But here is the thing. We do this with people when they get divorced, break up or lose a loved one. We act like because some time has gone by or because they are no longer meeting with the lawyer or in a funeral home, life must be better. But we should consider something: When there has been a major trauma, people are still hurting even when it is not obvious on the surface. We should consciously consider and think through how someone’s experience may have affected their long-term health. They may have stopped crying on the outside, but not on the inside. They may have gone back to work and are around people, but they are incredibly lonely. They made have gotten through the first major holiday, but another is coming. I think there are some things we can do to help people in pain as they are going through the process. People serve people the most in the moments closest to the trauma, which is often helpful as the person is to numb to function.
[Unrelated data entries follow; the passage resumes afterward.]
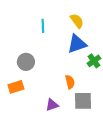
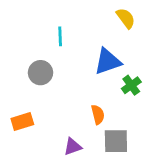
yellow semicircle: (77, 21) -> (126, 18), moved
gray circle: (26, 62) -> (41, 73), moved

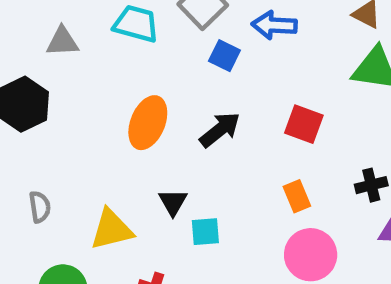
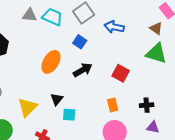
gray triangle: (62, 42) -> (29, 15), moved
blue square: (224, 56) -> (80, 42), moved
yellow triangle: (112, 229) -> (27, 107), turned -40

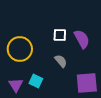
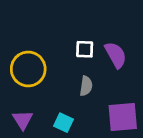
gray semicircle: (61, 61) -> (86, 86), turned 48
cyan square: (36, 81) -> (63, 123), moved

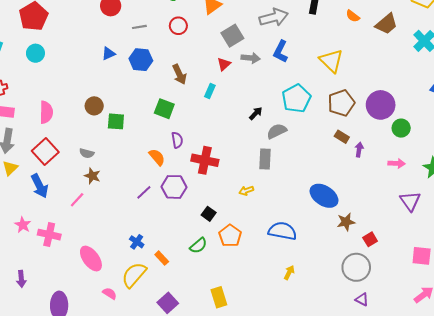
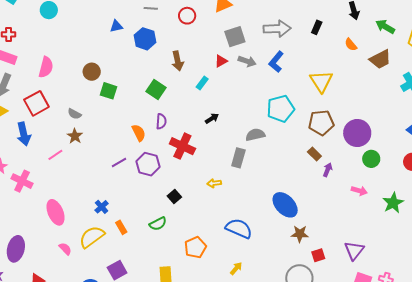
black arrow: (256, 113) -> (212, 118), moved
purple triangle: (410, 201) -> (354, 250), moved
orange pentagon: (230, 236) -> (195, 247), moved

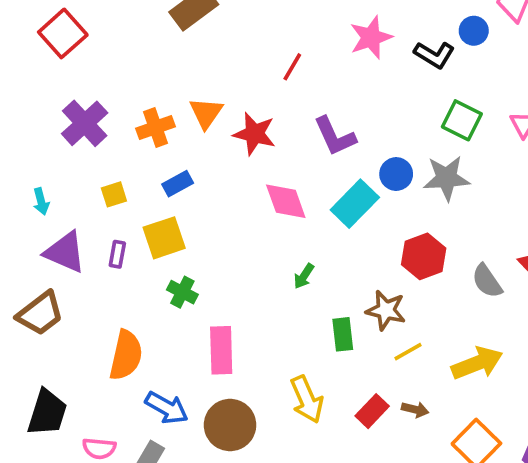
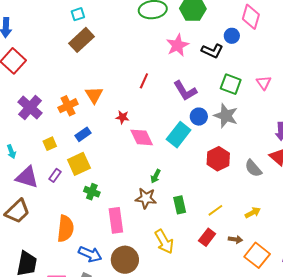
red line: (292, 67) -> (144, 81), moved
red star: (254, 134) -> (122, 117), moved, size x0.6
purple L-shape: (335, 136) -> (185, 91), moved
gray star: (447, 178) -> (226, 116), turned 30
purple rectangle: (117, 254) -> (55, 175), turned 32
brown star: (386, 310) -> (146, 198), moved
yellow arrow: (477, 363) -> (253, 213), size x0.6
brown arrow: (415, 409) -> (235, 239), moved
red rectangle: (372, 411) -> (207, 237), moved

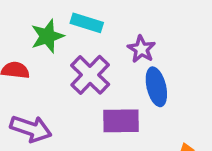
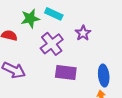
blue ellipse: (156, 87) -> (104, 75), moved

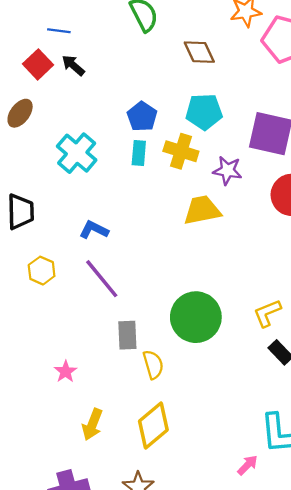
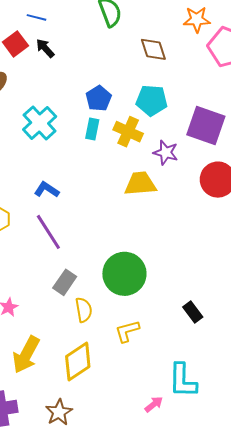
yellow L-shape: (267, 313) -> (127, 331), moved
gray rectangle: (127, 335) -> (65, 282), turned 30
yellow arrow: (92, 424) -> (26, 355), size x1.4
That said, I think we can help them as they continue to navigate the pain later in the process.
- When a friend loses a loved one, grab your phone and make a calendar reminder to take them out to dinner at the six-month mark of their loss.
- Send an encouragement card to the person regarding the recovery even once it looks like the person has recovered.
- Approach the conversation with the idea that they are discouraged when you think they should be encouraged. (Not so they will stay there, but so you can truly encourage them as you meet them where they are.)
- Plan a get together/event with the person during what will inevitably be a hard season for them based on the pain they experienced.
- Offer pragmatic help with a routine task (meal, lawn, cleaning, childcare, leaves, etc.) to the person months after the pain with the goal of just refreshing them.